Схватка была короткой. В полной тишине, нарушаемой лишь их дыханием и шарканьем башмаков, Умберто достал-таки волосы Лусинды, сжал их в кулаке и, рванув вниз, заставил ее сначала изогнуться от боли, а потом опуститься перед собой на колени. Она по-прежнему цеплялась за стул и даже протащила его за собой до двери, выпустив лишь возле порога и признав свое поражение окончательным.
Она дрожала, но не от страха, а от ярости, пока Умберто, перехватив ее волосы левой рукой, правой расстегивал и вытягивал из брюк кожаный ремень. Они по-прежнему не говорили ни слова, и это было естественно, потому что оба знали причины происходящего. Умберто не считал необходимым тратить слова на объяснения простых и понятных вещей, а Лусинда была еще не настолько глупа, чтобы пытаться его разжалобить.
Он отпустил ей ровно десять ударов, дав первым оценку ее проступка по отношению к Агате, а остальными девятью лишь откомментировав гибель свиньи, двух уток, четырех кур, грязь в доме, отсутствие сухих дров и запаса продуктов. Инстинктивно дернувшись к нему от ремня, со свистом обрушившегося на ягодицы, Лусинда вцепилась зубами в его бедро, силясь прокусить брюки. С каждым последующим взмахом Умберто ее зубы сжимались все слабее, и к десятому удару она уже просто прижималась щекой к мокрому пятну на его штанине.
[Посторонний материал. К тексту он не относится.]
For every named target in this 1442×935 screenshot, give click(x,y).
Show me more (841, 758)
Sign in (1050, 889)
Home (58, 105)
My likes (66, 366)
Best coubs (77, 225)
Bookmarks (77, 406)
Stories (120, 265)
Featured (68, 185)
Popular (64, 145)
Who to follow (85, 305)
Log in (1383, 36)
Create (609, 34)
Закончив экзекуцию, Умберто оторвал ее от ноги и поднял. Даже такая, с перепачканным слюной и пылью лицом, со спутанными волосами, она была красавицей. Он видел ее разной: девушкой, цветущей женщиной, старухой, но такой — едва достигавшей ему до середины груди тонкой девчушкой — Умберто ее не помнил. Кое-как ушитое платье на груди обвисало, и было ясно, что скрывает оно не плоть, а лишь скомканные тряпки, набитые в лифчик. Шея, выглядывавшая из воротничка, была чуть толще его запястья, ногти на пальцах обгрызаны. Склонившись к ее лицу, он, стараясь не поддаться жалости, сказал: «Натаскаешь воды и перестираешь все белье из корзины на веранде». И только после этого оттолкнул от себя.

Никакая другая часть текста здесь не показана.